### What you are asked to do:
Using the listing below, output only the lines from the one that contains "Ennepe-Ruhr-Süd" through the one that contains "Você Precisa Saber", inclusive, exactly as given and without images.

### Extracted entries:
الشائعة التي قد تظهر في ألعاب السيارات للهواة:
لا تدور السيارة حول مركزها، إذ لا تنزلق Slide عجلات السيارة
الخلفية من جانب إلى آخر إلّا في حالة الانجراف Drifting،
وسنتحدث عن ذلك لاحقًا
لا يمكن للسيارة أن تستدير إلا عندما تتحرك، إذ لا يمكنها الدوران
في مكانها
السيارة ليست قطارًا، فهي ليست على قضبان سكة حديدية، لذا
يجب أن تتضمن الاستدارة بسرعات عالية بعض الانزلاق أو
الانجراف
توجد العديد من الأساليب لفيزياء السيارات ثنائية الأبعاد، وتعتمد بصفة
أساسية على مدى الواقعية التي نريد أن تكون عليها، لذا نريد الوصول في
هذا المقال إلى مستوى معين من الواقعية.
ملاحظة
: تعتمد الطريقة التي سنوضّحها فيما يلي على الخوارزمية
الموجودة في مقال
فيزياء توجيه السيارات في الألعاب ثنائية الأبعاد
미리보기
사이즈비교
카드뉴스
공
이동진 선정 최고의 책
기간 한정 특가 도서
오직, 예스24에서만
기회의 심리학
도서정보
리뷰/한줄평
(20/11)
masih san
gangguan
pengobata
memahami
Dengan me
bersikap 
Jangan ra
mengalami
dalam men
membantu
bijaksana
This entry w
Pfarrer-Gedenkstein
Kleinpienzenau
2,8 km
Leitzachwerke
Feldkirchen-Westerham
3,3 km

...

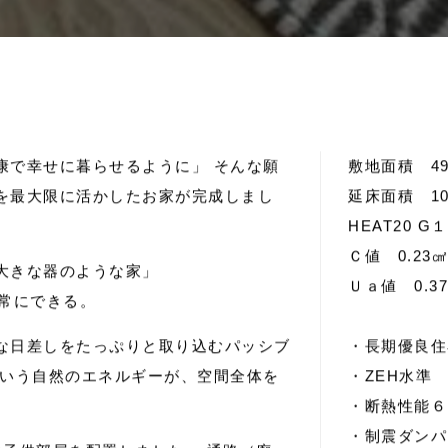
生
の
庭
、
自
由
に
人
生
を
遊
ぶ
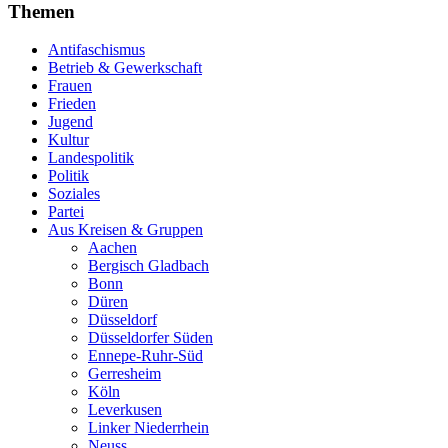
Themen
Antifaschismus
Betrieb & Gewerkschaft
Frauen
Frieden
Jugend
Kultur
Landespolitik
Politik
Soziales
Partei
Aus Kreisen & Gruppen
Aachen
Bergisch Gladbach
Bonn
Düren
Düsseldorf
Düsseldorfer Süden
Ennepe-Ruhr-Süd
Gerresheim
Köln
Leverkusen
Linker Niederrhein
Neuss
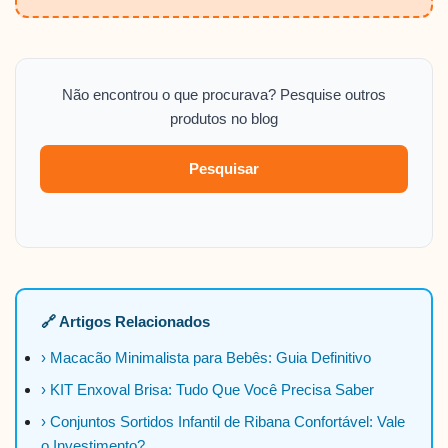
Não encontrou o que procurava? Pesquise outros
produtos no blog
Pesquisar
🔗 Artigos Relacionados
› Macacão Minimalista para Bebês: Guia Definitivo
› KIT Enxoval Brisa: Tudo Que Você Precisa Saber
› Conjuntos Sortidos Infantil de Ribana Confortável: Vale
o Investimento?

### Task output:
Ennepe-Ruhr-Süd
Gerresheim
Köln
Leverkusen
Linker Niederrhein
Neuss
Não encontrou o que procurava? Pesquise outros
produtos no blog
Pesquisar
🔗 Artigos Relacionados
› Macacão Minimalista para Bebês: Guia Definitivo
› KIT Enxoval Brisa: Tudo Que Você Precisa Saber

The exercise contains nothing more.